2. The persons spoken of in 2Pe 2:1, as "denying the Lord that bought them," are described by the apostle thus, "false teachers"-- hypocritical professors, tares among the wheat (Mt 13:25,38), in whom was never the root of the matter; not bought and redeemed by Christ from eternal death, but had merely escaped, or abstained, from the pollutions of the world through a theoretical knowledge of the Lord and Saviour Jesus Christ (2Pe 2:20). To answer certain purposes, they made an outward profession of the gospel, which obliged them for a space to be outwardly moral; associated with the people of God, insinuated themselves into churches, privily introduced therein damnable heresies. Many followed their pernicious ways, by reason of whom the way of truth was evil spoken of, and they made merchandise of true believers. They continued thus for a while, and then either their sheep's clothing was stripped off them, or they threw it off themselves, and returned back again into the world. They were all this while "goats" and not "sheep;" ravening wolves, not gentle lambs. And Peter closes the chapter concerning them by saying, "It is happened to them according to the true proverb. The dog is turned to its own vomit again, and the sow that was washed to her wallowing in the mire" (2Pe 2:1-3,17-22).
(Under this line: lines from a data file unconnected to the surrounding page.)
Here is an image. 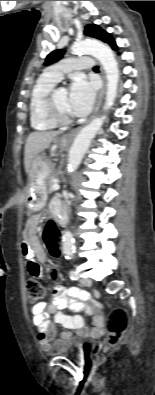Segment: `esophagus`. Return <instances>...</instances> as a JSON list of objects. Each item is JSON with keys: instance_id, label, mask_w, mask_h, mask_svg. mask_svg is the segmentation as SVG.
Masks as SVG:
<instances>
[{"instance_id": "obj_1", "label": "esophagus", "mask_w": 155, "mask_h": 395, "mask_svg": "<svg viewBox=\"0 0 155 395\" xmlns=\"http://www.w3.org/2000/svg\"><path fill=\"white\" fill-rule=\"evenodd\" d=\"M100 71H101V74H102L103 85H102V88H101V90H100V92H99V95H98V98H97V101H96V105H95L93 114H92V116L90 117V119H92V118L96 115V113L98 112L99 107H100V105H101V103H102L104 94H105V90H106V78H105V73H104V70H103L102 67H100ZM77 132H78V129H76V130H74V131H72V132L66 134V135L64 136V139H65V140H71V139H73V138L75 137V135L77 134Z\"/></svg>"}]
</instances>
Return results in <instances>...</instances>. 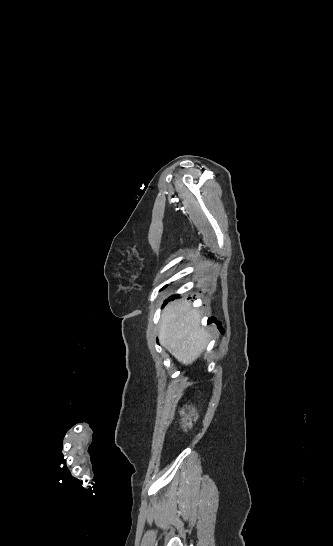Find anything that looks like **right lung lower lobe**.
<instances>
[{
    "mask_svg": "<svg viewBox=\"0 0 333 546\" xmlns=\"http://www.w3.org/2000/svg\"><path fill=\"white\" fill-rule=\"evenodd\" d=\"M167 286H168V285H166L165 287H167ZM174 298H176V296H174V297L170 298L169 300H172V299H174ZM166 302H167V301H166Z\"/></svg>",
    "mask_w": 333,
    "mask_h": 546,
    "instance_id": "obj_1",
    "label": "right lung lower lobe"
}]
</instances>
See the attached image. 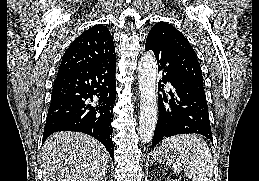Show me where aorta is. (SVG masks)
Wrapping results in <instances>:
<instances>
[{"mask_svg":"<svg viewBox=\"0 0 259 181\" xmlns=\"http://www.w3.org/2000/svg\"><path fill=\"white\" fill-rule=\"evenodd\" d=\"M157 62L155 57L144 54L138 65L140 90V117L138 133L142 143H148L154 134L157 123Z\"/></svg>","mask_w":259,"mask_h":181,"instance_id":"obj_1","label":"aorta"}]
</instances>
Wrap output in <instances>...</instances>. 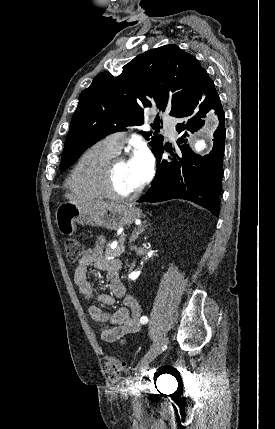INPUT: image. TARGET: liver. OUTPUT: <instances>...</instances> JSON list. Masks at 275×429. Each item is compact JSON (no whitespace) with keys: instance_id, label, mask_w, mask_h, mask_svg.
<instances>
[{"instance_id":"6515ba94","label":"liver","mask_w":275,"mask_h":429,"mask_svg":"<svg viewBox=\"0 0 275 429\" xmlns=\"http://www.w3.org/2000/svg\"><path fill=\"white\" fill-rule=\"evenodd\" d=\"M64 197L69 200V203L76 204L80 209L83 210L99 211L117 205L115 203L83 200L70 193H65Z\"/></svg>"}]
</instances>
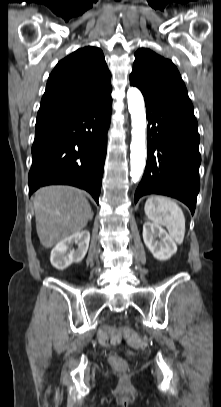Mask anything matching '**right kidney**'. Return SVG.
<instances>
[{"label": "right kidney", "mask_w": 221, "mask_h": 407, "mask_svg": "<svg viewBox=\"0 0 221 407\" xmlns=\"http://www.w3.org/2000/svg\"><path fill=\"white\" fill-rule=\"evenodd\" d=\"M90 241L88 230L74 233L69 237L61 240L51 251L50 262L59 270L66 269L72 263H79L85 257ZM77 244V249L70 250L69 246Z\"/></svg>", "instance_id": "obj_1"}]
</instances>
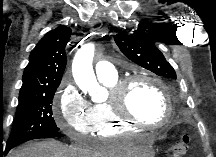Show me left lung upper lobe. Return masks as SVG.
Wrapping results in <instances>:
<instances>
[{
	"mask_svg": "<svg viewBox=\"0 0 216 157\" xmlns=\"http://www.w3.org/2000/svg\"><path fill=\"white\" fill-rule=\"evenodd\" d=\"M114 40L121 52L134 63L159 76L177 78L173 67L156 47L149 32L120 33L114 36Z\"/></svg>",
	"mask_w": 216,
	"mask_h": 157,
	"instance_id": "5c2ea615",
	"label": "left lung upper lobe"
}]
</instances>
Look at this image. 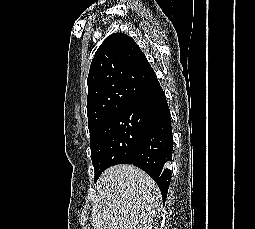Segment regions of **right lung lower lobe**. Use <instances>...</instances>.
Returning <instances> with one entry per match:
<instances>
[{
	"label": "right lung lower lobe",
	"instance_id": "obj_1",
	"mask_svg": "<svg viewBox=\"0 0 255 229\" xmlns=\"http://www.w3.org/2000/svg\"><path fill=\"white\" fill-rule=\"evenodd\" d=\"M126 109L143 120L136 153L128 164L141 168L155 180L165 202L171 181L173 136L170 109L158 79L143 98Z\"/></svg>",
	"mask_w": 255,
	"mask_h": 229
}]
</instances>
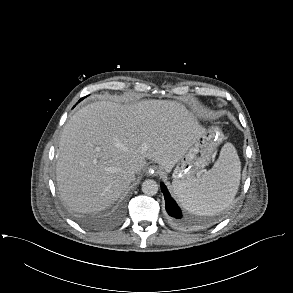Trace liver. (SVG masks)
<instances>
[{
  "label": "liver",
  "instance_id": "1",
  "mask_svg": "<svg viewBox=\"0 0 293 293\" xmlns=\"http://www.w3.org/2000/svg\"><path fill=\"white\" fill-rule=\"evenodd\" d=\"M204 132L194 114L175 101H98L84 106L60 137V196L75 212L103 210L135 180L130 170L134 163L143 168L149 159L170 171Z\"/></svg>",
  "mask_w": 293,
  "mask_h": 293
}]
</instances>
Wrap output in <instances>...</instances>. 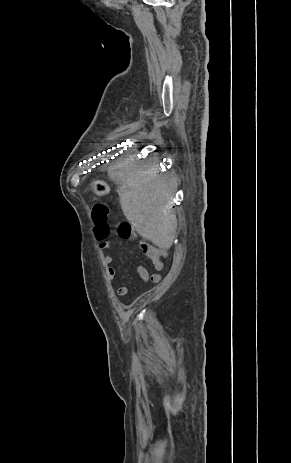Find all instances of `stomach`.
I'll return each mask as SVG.
<instances>
[{"label":"stomach","mask_w":291,"mask_h":463,"mask_svg":"<svg viewBox=\"0 0 291 463\" xmlns=\"http://www.w3.org/2000/svg\"><path fill=\"white\" fill-rule=\"evenodd\" d=\"M92 188H93V191L97 195H104V194H107L109 192L108 185L104 181H101V180H96L93 183Z\"/></svg>","instance_id":"stomach-1"}]
</instances>
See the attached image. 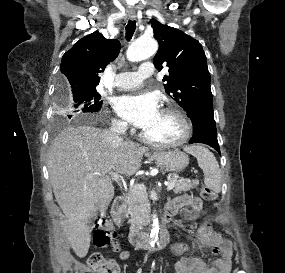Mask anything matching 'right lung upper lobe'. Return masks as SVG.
Returning a JSON list of instances; mask_svg holds the SVG:
<instances>
[{"label":"right lung upper lobe","instance_id":"right-lung-upper-lobe-1","mask_svg":"<svg viewBox=\"0 0 285 273\" xmlns=\"http://www.w3.org/2000/svg\"><path fill=\"white\" fill-rule=\"evenodd\" d=\"M120 52L118 40H108L95 31L67 51L61 61V80L70 91L95 89L100 82V69L113 61Z\"/></svg>","mask_w":285,"mask_h":273}]
</instances>
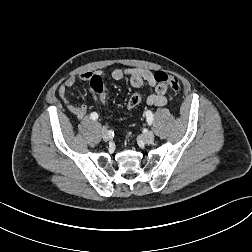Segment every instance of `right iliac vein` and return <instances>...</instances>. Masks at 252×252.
<instances>
[{"mask_svg":"<svg viewBox=\"0 0 252 252\" xmlns=\"http://www.w3.org/2000/svg\"><path fill=\"white\" fill-rule=\"evenodd\" d=\"M102 138H103L104 141H108L110 139V135H109V133L107 132L106 129L102 130Z\"/></svg>","mask_w":252,"mask_h":252,"instance_id":"obj_1","label":"right iliac vein"}]
</instances>
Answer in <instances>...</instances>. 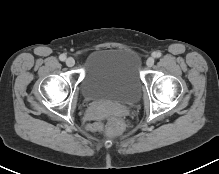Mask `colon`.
Here are the masks:
<instances>
[{"instance_id": "5ec220e1", "label": "colon", "mask_w": 219, "mask_h": 174, "mask_svg": "<svg viewBox=\"0 0 219 174\" xmlns=\"http://www.w3.org/2000/svg\"><path fill=\"white\" fill-rule=\"evenodd\" d=\"M89 128L91 130H102L103 125L100 122H92L89 124ZM123 129V122L122 120L117 116H112L109 119V122L106 127V131L108 134H118Z\"/></svg>"}]
</instances>
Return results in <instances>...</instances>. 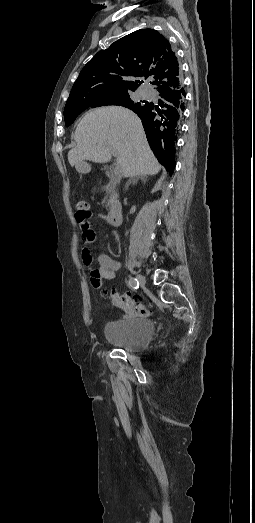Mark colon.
Here are the masks:
<instances>
[{"mask_svg":"<svg viewBox=\"0 0 255 523\" xmlns=\"http://www.w3.org/2000/svg\"><path fill=\"white\" fill-rule=\"evenodd\" d=\"M75 217L79 224L88 222V219L90 217L88 202L80 201L77 203ZM91 281L95 288L100 289V281L95 274L91 275ZM100 293L102 295H107L117 307L123 309L126 312L140 316H146L148 314L147 307L137 298L117 294L115 292L107 294L103 290H100Z\"/></svg>","mask_w":255,"mask_h":523,"instance_id":"5ec220e1","label":"colon"}]
</instances>
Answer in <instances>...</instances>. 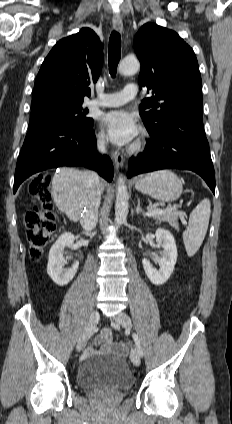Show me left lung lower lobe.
Returning <instances> with one entry per match:
<instances>
[{
	"mask_svg": "<svg viewBox=\"0 0 232 424\" xmlns=\"http://www.w3.org/2000/svg\"><path fill=\"white\" fill-rule=\"evenodd\" d=\"M147 131L151 140L138 158L130 160L128 178L160 169H186L199 174L215 193V173L202 113H180L170 117L158 131Z\"/></svg>",
	"mask_w": 232,
	"mask_h": 424,
	"instance_id": "obj_1",
	"label": "left lung lower lobe"
}]
</instances>
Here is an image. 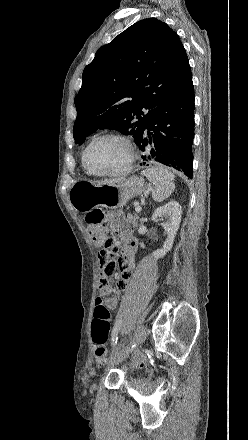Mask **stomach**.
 Returning <instances> with one entry per match:
<instances>
[{"label": "stomach", "mask_w": 248, "mask_h": 440, "mask_svg": "<svg viewBox=\"0 0 248 440\" xmlns=\"http://www.w3.org/2000/svg\"><path fill=\"white\" fill-rule=\"evenodd\" d=\"M145 188L144 180L137 176L104 184L77 181L70 188L68 197L77 211L87 212L99 206L115 209L141 195Z\"/></svg>", "instance_id": "obj_1"}]
</instances>
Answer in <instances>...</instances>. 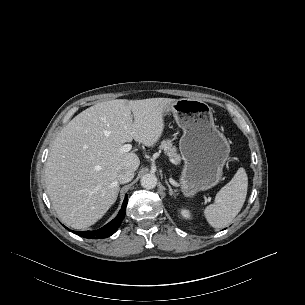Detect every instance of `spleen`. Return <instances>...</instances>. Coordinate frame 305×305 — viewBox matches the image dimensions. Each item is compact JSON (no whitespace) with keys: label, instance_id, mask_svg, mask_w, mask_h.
I'll use <instances>...</instances> for the list:
<instances>
[{"label":"spleen","instance_id":"1","mask_svg":"<svg viewBox=\"0 0 305 305\" xmlns=\"http://www.w3.org/2000/svg\"><path fill=\"white\" fill-rule=\"evenodd\" d=\"M247 188V174L244 168H239L231 181L216 194L214 203L205 208L208 223L214 228H222L231 223L243 207Z\"/></svg>","mask_w":305,"mask_h":305}]
</instances>
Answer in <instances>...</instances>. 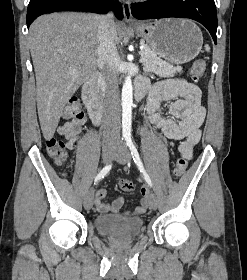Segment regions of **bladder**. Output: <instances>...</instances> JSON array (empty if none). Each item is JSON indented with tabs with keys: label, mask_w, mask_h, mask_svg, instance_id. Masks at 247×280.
Returning a JSON list of instances; mask_svg holds the SVG:
<instances>
[{
	"label": "bladder",
	"mask_w": 247,
	"mask_h": 280,
	"mask_svg": "<svg viewBox=\"0 0 247 280\" xmlns=\"http://www.w3.org/2000/svg\"><path fill=\"white\" fill-rule=\"evenodd\" d=\"M96 230L102 235L117 239H127L139 235L144 227V221L138 217H123L119 215H100L94 220Z\"/></svg>",
	"instance_id": "obj_1"
}]
</instances>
3. The apostle (2Pe 2:1) does not appear to be there speaking concerning the purchase of the Redeemer's blood, the name or title, Lord (Greek, depotes), is nowhere else applied to Christ in the New Testament, but to the Father, as in Lu 2:29; Ac 4:24; 2Ti 2:22; and especially in Jude 4, where "the only Lord God" is distinguished from "our Lord Jesus Christ." And even though it could be proved to apply to Christ in the above text, it may be explained upon the principle that it is no unusual thing with the inspired writers to speak of things not as they actually are, but according to the profession of the party. Thus, for instance, (Mt 13:12): "Whosoever hath, to him shall be given, and he shall have more abundance; but whosoever hath not, from him shall be taken away even that he hath" that is, "which he seemeth to have," as explained in Lu 8:18. Thus apostates are said to be "twice dead," which would seem to import that they had been spiritually alive, though in fact that was never the case, but merely what they professed to be.

4. So that, if we even grant the premises, it only follows that such as think themselves redeemed, or are thought so by others, may blaspheme and perish; yet this makes not all the world redeemed; this can by no means establish the doctrine of Universal Redemption.